De acordo com Bluen, a comunidade judaica pró-Israel está se tornando cada vez mais militante.

“Escolas judaicas como a King David, em Johanesburgo, e a Herzlia, na Cidade do Cabo, são academias sionistas”, diz Bluen. “A Herzlia está recrutando ativamente para a IDF, você canta o hino nacional israelense e, no seu Bar Mitzvah, você doa dinheiro para o Fundo Nacional Judaico. Você é educado para se juntar a um culto da morte.”

A África do Sul também fez grandes concessões a Israel em algumas questões bilaterais sensíveis.

Os sul-africanos têm servido nas forças armadas israelenses há muitos anos, o que é ilegal de acordo com a legislação da África do Sul. Na verdade, um quinto dos formandos da Herzlia se alista no exército israelense logo após a formatura. Os reclamantes entraram com ações judiciais sobre isso nos últimos 15 anos, tentando fazer com que o Estado os processasse, mas nenhuma foi aberta.

Em 2009, o programa de televisão investigativo sul-africano, Carte Blanche, expôs o escândalo dos funcionários do Shin Bet, o serviço de segurança interna de Israel, que operavam e detinham passageiros nos aeroportos sul-africanos. O pessoal de segurança israelense às vezes também está presente em escolas judaicas e outras instituições judaicas.

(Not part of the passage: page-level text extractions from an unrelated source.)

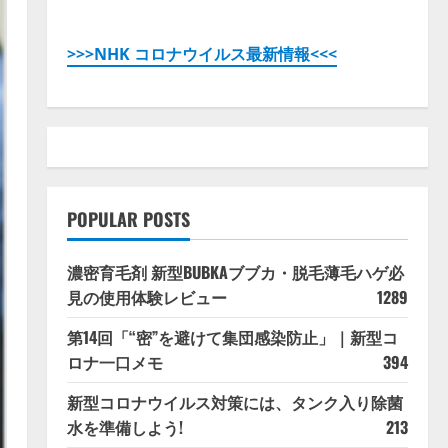
>>>NHK コロナウイルス最新情報<<<
POPULAR POSTS
濃密育毛剤 新型BUBKAブブカ・脱毛薄毛ハゲ必
見の使用体験レビュー
1289
第14回「“密”を避けて集団感染防止」｜新型コ
ロナ一口メモ
394
新型コロナウイルス対策には、タンク入り除菌
水を準備しよう!
213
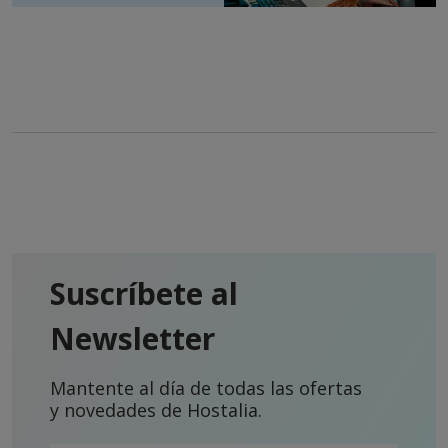
Suscríbete al
Newsletter
Mantente al día de todas las ofertas
y novedades de Hostalia.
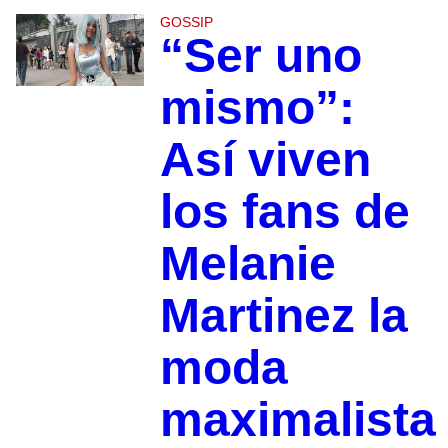
GOSSIP
“Ser uno
mismo”:
Así viven
los fans de
Melanie
Martinez la
moda
maximalista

Então, por que a posição política da África do Sul em relação a Israel é tão diferente de suas outras ações?

Martin Jansen, presidente do Comitê de Solidariedade com a Palestina, atribui isso a uma série de fatores. Um deles é que a África do Sul quer desempenhar o papel de mediador entre Israel e a liderança palestina, algo que tem feito desde sua própria experiência de mediação interna que levou às suas primeiras eleições democráticas em 1994.

Outra é que o partido no poder, o ANC, tem se movido mais para a direita e que há importantes laços comerciais e econômicos, incluindo o setor de mineração, que impedem o governo sul-africano de aplicar medidas mais concretas contra Israel.

“Se a África do Sul adotar medidas de BDS (boicote, desinvestimento e sanções) contra Israel, será um grande passo político”, diz Jansen.

“Devido à história bem conhecida da África do Sul em todo o mundo, o país poderia liderar pelo exemplo, primeiro na África, na União Africana, e depois nas Nações Unidas. É aí que reside a força da África do Sul, além do poder econômico e político.Portanto, esperamos que possamos forçar o governo a fazer exatamente isso, e esperamos que isso tenha um efeito dominó.”

O relacionamento entre a África do Sul e Israel, tanto historicamente quanto no presente, é claramente complexo, com o governo sul-africano oscilando entre castigar Israel e fechar os olhos para suas ações.

Talvez a atual guerra de Gaza seja o ponto de inflexão para que a África do Sul decida qual é a sua posição em relação a Israel e se o seu legado de solidariedade com os palestinos se sobrepõe ao seu desejo de equilibrar outros interesses.